TASK DESCRIPTION -> To complete this task, print all the data below exactly but leave out the images.

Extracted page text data
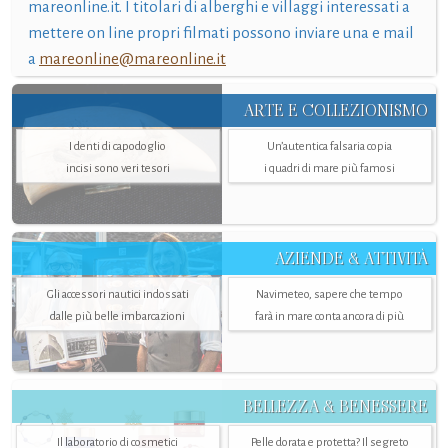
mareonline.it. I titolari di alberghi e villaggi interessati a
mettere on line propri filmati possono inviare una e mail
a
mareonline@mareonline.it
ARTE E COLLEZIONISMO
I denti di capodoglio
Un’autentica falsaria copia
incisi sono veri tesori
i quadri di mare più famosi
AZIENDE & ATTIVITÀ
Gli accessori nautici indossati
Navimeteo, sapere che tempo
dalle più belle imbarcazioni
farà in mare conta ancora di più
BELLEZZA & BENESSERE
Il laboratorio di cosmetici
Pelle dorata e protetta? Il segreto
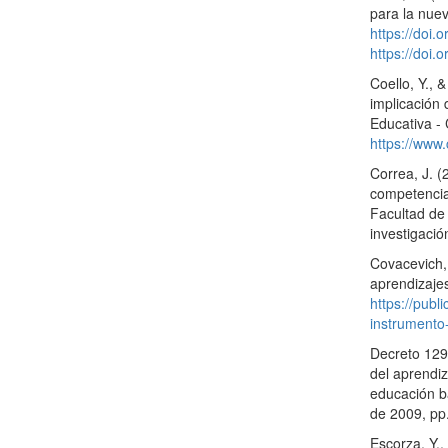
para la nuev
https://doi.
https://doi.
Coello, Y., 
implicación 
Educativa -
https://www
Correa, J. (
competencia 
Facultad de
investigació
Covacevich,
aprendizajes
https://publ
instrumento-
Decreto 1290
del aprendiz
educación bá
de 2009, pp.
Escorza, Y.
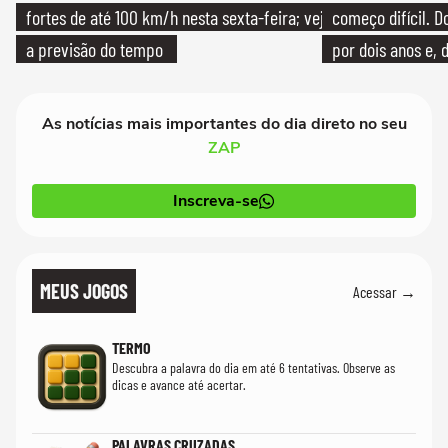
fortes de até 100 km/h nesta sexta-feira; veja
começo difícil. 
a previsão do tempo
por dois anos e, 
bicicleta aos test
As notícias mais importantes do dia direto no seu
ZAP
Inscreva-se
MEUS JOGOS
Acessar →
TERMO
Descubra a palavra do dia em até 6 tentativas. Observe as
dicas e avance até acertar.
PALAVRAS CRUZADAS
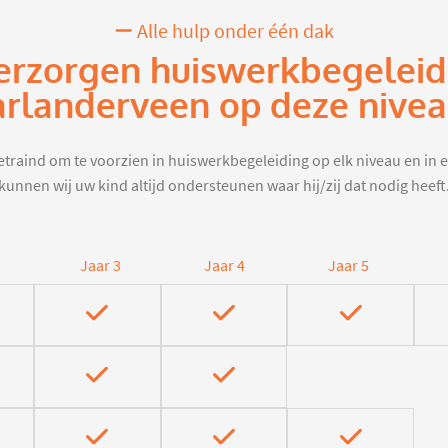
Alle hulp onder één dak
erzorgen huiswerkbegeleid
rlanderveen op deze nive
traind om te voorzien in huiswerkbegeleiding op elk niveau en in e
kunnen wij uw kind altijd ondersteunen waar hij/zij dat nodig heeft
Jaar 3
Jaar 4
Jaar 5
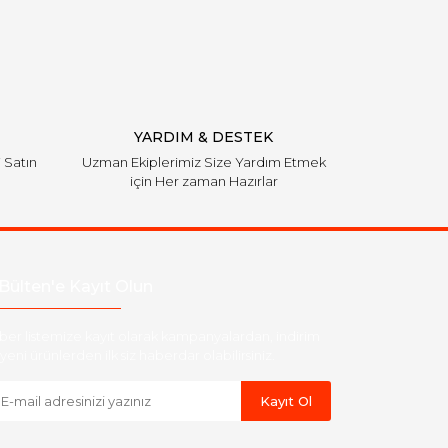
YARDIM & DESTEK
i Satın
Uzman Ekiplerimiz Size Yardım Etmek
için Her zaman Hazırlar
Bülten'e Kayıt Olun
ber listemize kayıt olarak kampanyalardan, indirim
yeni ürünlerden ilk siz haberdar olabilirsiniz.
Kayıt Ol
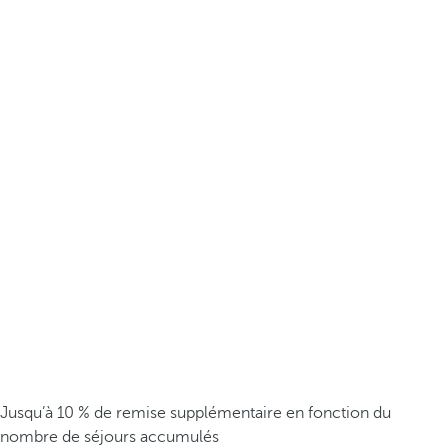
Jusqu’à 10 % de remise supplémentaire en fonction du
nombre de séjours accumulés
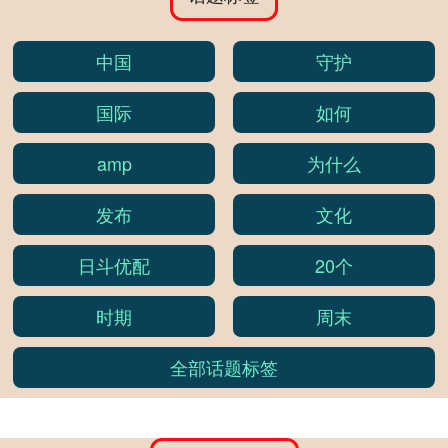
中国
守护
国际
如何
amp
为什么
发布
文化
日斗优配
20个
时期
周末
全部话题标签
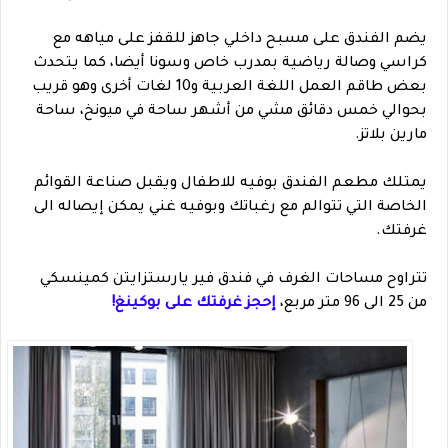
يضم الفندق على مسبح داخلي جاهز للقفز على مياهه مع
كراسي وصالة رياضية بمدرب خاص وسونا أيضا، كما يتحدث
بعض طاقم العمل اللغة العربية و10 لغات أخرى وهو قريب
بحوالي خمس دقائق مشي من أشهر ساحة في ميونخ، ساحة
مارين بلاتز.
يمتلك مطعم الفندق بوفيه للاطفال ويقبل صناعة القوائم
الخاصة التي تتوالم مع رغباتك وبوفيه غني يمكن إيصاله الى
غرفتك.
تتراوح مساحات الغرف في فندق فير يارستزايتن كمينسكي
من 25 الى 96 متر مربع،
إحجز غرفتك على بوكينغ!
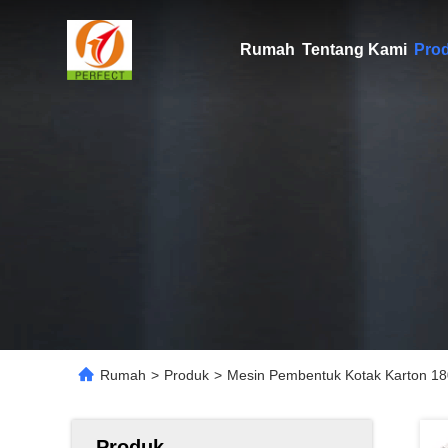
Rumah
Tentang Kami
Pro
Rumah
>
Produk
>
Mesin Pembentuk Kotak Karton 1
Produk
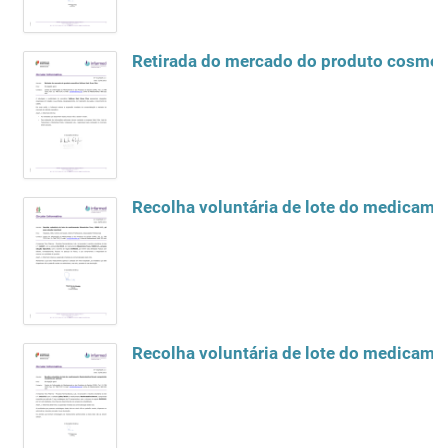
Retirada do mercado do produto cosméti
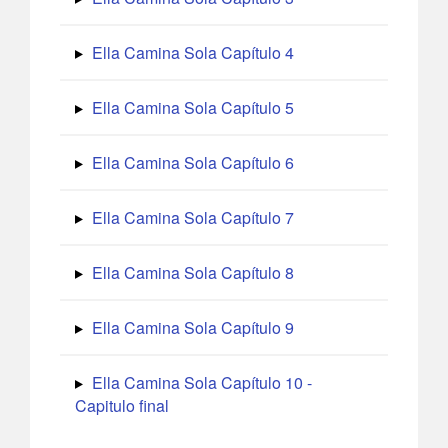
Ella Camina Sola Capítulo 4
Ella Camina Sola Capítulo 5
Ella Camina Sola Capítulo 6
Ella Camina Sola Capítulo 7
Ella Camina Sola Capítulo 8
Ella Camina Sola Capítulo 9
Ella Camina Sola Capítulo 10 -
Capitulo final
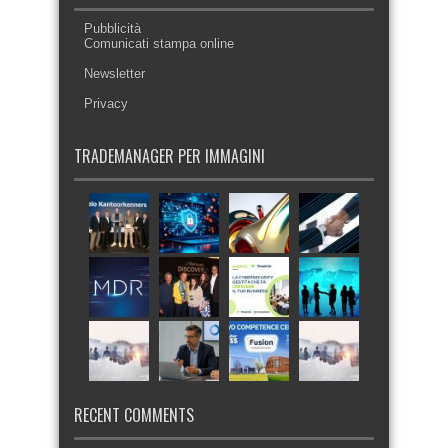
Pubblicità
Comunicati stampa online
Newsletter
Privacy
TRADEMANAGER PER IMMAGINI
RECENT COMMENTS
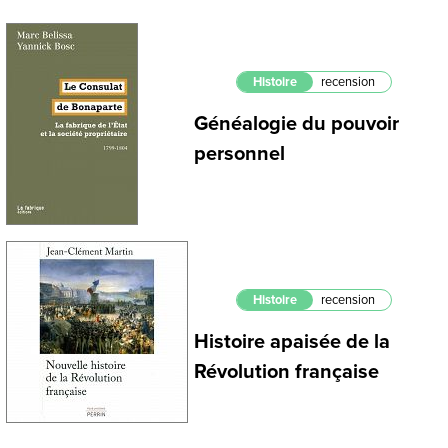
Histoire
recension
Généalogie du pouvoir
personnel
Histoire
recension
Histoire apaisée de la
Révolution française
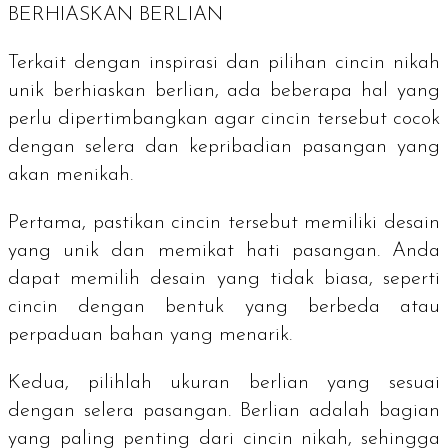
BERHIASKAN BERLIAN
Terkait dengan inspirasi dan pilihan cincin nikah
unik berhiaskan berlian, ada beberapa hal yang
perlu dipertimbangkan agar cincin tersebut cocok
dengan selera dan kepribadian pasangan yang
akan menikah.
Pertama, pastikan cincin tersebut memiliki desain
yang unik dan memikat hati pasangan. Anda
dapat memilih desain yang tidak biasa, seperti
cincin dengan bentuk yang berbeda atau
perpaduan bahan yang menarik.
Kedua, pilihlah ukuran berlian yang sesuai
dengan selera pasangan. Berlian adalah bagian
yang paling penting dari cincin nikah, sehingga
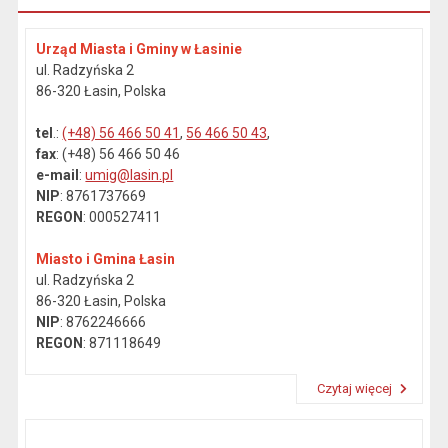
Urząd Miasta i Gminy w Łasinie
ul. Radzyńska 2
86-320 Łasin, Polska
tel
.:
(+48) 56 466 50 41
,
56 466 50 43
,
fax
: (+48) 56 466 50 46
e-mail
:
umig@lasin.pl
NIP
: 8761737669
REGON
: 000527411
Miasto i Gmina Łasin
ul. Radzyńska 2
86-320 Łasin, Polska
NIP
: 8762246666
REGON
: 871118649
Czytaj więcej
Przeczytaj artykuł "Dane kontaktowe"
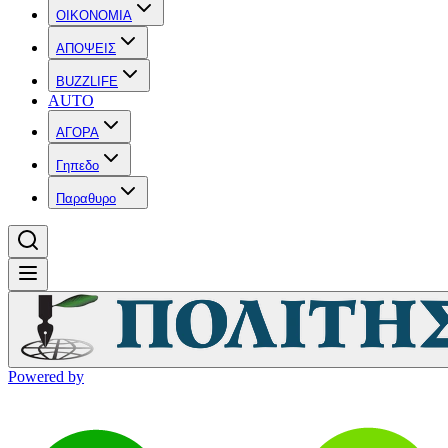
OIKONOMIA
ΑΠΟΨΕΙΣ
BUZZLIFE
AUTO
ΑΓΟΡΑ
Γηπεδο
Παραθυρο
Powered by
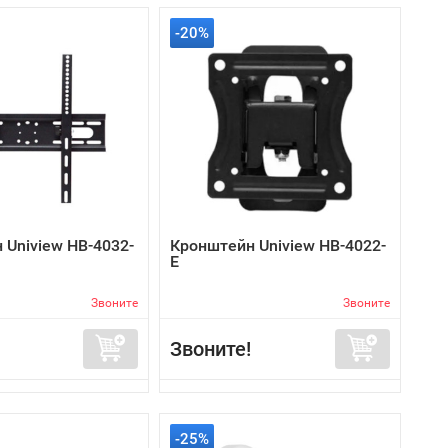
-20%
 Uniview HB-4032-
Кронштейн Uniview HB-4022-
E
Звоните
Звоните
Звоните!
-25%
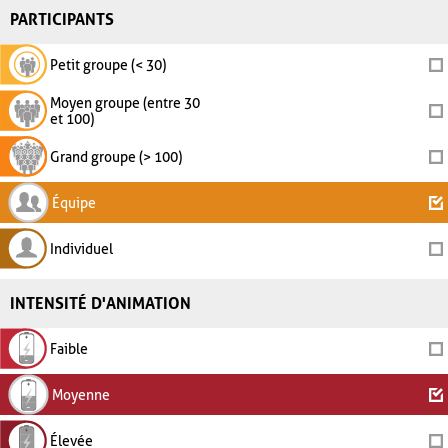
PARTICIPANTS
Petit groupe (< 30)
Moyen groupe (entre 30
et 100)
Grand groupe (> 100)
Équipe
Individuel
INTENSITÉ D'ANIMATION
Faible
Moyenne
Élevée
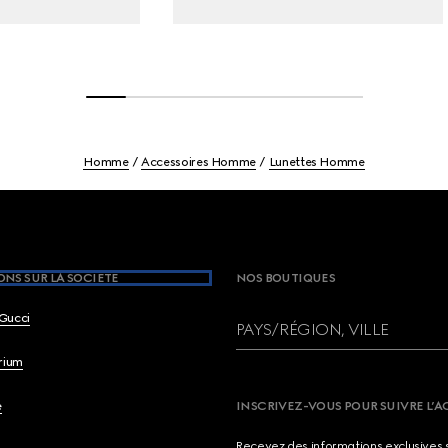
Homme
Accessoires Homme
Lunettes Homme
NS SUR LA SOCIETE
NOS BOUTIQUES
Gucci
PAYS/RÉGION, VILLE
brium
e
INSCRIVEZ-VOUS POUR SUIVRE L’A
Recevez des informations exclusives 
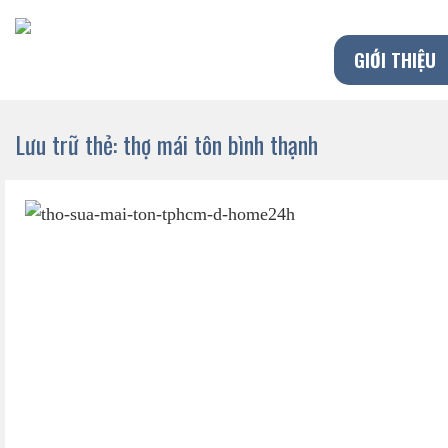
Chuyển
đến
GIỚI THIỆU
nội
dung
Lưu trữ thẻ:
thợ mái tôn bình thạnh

OUTPUT OF THE EXERCISE ->
mareonline.it. I titolari di alberghi e villaggi interessati a
mettere on line propri filmati possono inviare una e mail
a
mareonline@mareonline.it
ARTE E COLLEZIONISMO
I denti di capodoglio
Un’autentica falsaria copia
incisi sono veri tesori
i quadri di mare più famosi
AZIENDE & ATTIVITÀ
Gli accessori nautici indossati
Navimeteo, sapere che tempo
dalle più belle imbarcazioni
farà in mare conta ancora di più
BELLEZZA & BENESSERE
Il laboratorio di cosmetici
Pelle dorata e protetta? Il segreto
para la nuev
https://doi.
https://doi.
Coello, Y., 
implicación 
Educativa -
https://www
Correa, J. (
competencia 
Facultad de
investigació
Covacevich,
aprendizajes
https://publ
instrumento-
Decreto 1290
del aprendiz
educación bá
de 2009, pp.
Escorza, Y.
fortes de até 100 km/h nesta sexta-feira; veja
começo difícil. 
a previsão do tempo
por dois anos e, 
bicicleta aos test
As notícias mais importantes do dia direto no seu
ZAP
Inscreva-se
MEUS JOGOS
Acessar →
TERMO
Descubra a palavra do dia em até 6 tentativas. Observe as
dicas e avance até acertar.
PALAVRAS CRUZADAS
Alle hulp onder één dak
erzorgen huiswerkbegeleid
rlanderveen op deze nive
traind om te voorzien in huiswerkbegeleiding op elk niveau en in e
kunnen wij uw kind altijd ondersteunen waar hij/zij dat nodig heeft
Jaar 3
Jaar 4
Jaar 5
YARDIM & DESTEK
i Satın
Uzman Ekiplerimiz Size Yardım Etmek
için Her zaman Hazırlar
Bülten'e Kayıt Olun
ber listemize kayıt olarak kampanyalardan, indirim
yeni ürünlerden ilk siz haberdar olabilirsiniz.
Kayıt Ol
Jusqu’à 10 % de remise supplémentaire en fonction du
nombre de séjours accumulés
中国
守护
国际
如何
amp
为什么
发布
文化
日斗优配
20个
时期
周末
全部话题标签
يضم الفندق على مسبح داخلي جاهز للقفز على مياهه مع
كراسي وصالة رياضية بمدرب خاص وسونا أيضا، كما يتحدث
بعض طاقم العمل اللغة العربية و10 لغات أخرى وهو قريب
بحوالي خمس دقائق مشي من أشهر ساحة في ميونخ، ساحة
مارين بلاتز.
يمتلك مطعم الفندق بوفيه للاطفال ويقبل صناعة القوائم
الخاصة التي تتوالم مع رغباتك وبوفيه غني يمكن إيصاله الى
غرفتك.
تتراوح مساحات الغرف في فندق فير يارستزايتن كمينسكي
من 25 الى 96 متر مربع،
إحجز غرفتك على بوكينغ!
Rumah
Tentang Kami
Pro
Rumah
>
Produk
>
Mesin Pembentuk Kotak Karton 1
Produk
Retirada do mercado do produto cosméti
Ella Camina Sola Capítulo 4
Ella Camina Sola Capítulo 5
Ella Camina Sola Capítulo 6
Ella Camina Sola Capítulo 7
Ella Camina Sola Capítulo 8
Ella Camina Sola Capítulo 9
Ella Camina Sola Capítulo 10 -
Capitulo final
Pubblicità
Comunicati stampa online
Newsletter
Privacy
TRADEMANAGER PER IMMAGINI
RECENT COMMENTS
Histoire
recension
Généalogie du pouvoir
personnel
Histoire
recension
Histoire apaisée de la
Révolution française
BERHIASKAN BERLIAN
Terkait dengan inspirasi dan pilihan cincin nikah
unik berhiaskan berlian, ada beberapa hal yang
perlu dipertimbangkan agar cincin tersebut cocok
dengan selera dan kepribadian pasangan yang
akan menikah.
Pertama, pastikan cincin tersebut memiliki desain
yang unik dan memikat hati pasangan. Anda
dapat memilih desain yang tidak biasa, seperti
cincin dengan bentuk yang berbeda atau
perpaduan bahan yang menarik.
Kedua, pilihlah ukuran berlian yang sesuai
dengan selera pasangan. Berlian adalah bagian
yang paling penting dari cincin nikah, sehingga
Urząd Miasta i Gminy w Łasinie
ul. Radzyńska 2
86-320 Łasin, Polska
tel
.:
(+48) 56 466 50 41
,
56 466 50 43
,
fax
: (+48) 56 466 50 46
e-mail
:
umig@lasin.pl
NIP
: 8761737669
REGON
: 000527411
Miasto i Gmina Łasin
ul. Radzyńska 2
86-320 Łasin, Polska
NIP
: 8762246666
REGON
: 871118649
Czytaj więcej
Przeczytaj artykuł "Dane kontaktowe"
OIKONOMIA
ΑΠΟΨΕΙΣ
BUZZLIFE
AUTO
ΑΓΟΡΑ
Γηπεδο
Παραθυρο
Powered by
-20%
 Uniview HB-4032-
Кронштейн Uniview HB-4022-
E
Звоните
Звоните
Звоните!
-25%
PARTICIPANTS
Petit groupe (< 30)
Moyen groupe (entre 30
et 100)
Grand groupe (> 100)
Équipe
Individuel
INTENSITÉ D'ANIMATION
Faible
Moyenne
Élevée
Homme
Accessoires Homme
Lunettes Homme
NS SUR LA SOCIETE
NOS BOUTIQUES
Gucci
PAYS/RÉGION, VILLE
brium
e
INSCRIVEZ-VOUS POUR SUIVRE L’A
Recevez des informations exclusives 
Chuyển
đến
GIỚI THIỆU
nội
dung
Lưu trữ thẻ:
thợ mái tôn bình thạnh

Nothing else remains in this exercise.